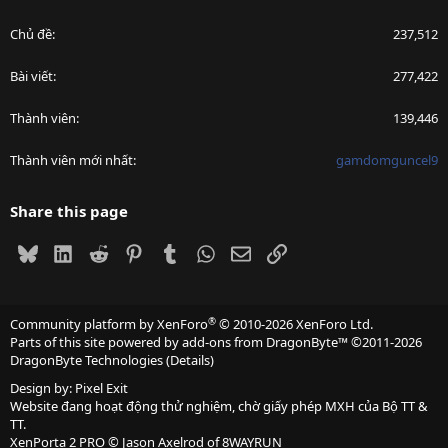
Chủ đề
237,512
Bài viết
277,422
Thành viên
139,446
Thành viên mới nhất
gamdomguncel9
Share this page
Bluesky
LinkedIn
Reddit
Pinterest
Tumblr
WhatsApp
Email
Link
®
Community platform by XenForo
© 2010-2026 XenForo Ltd.
Parts of this site powered by
add-ons from DragonByte™
©2011-2026
DragonByte Technologies
(
Details
)
Design by:
Pixel Exit
Website đang hoạt động thử nghiệm, chờ giấy phép MXH của Bộ TT &
TT.
XenPorta 2 PRO
© Jason Axelrod of
8WAYRUN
==========
### [TASK INSTRUCTIONS]
Work out, please, how many lines above contain "this"; answer only with the number.

### [TASK RESULT]
2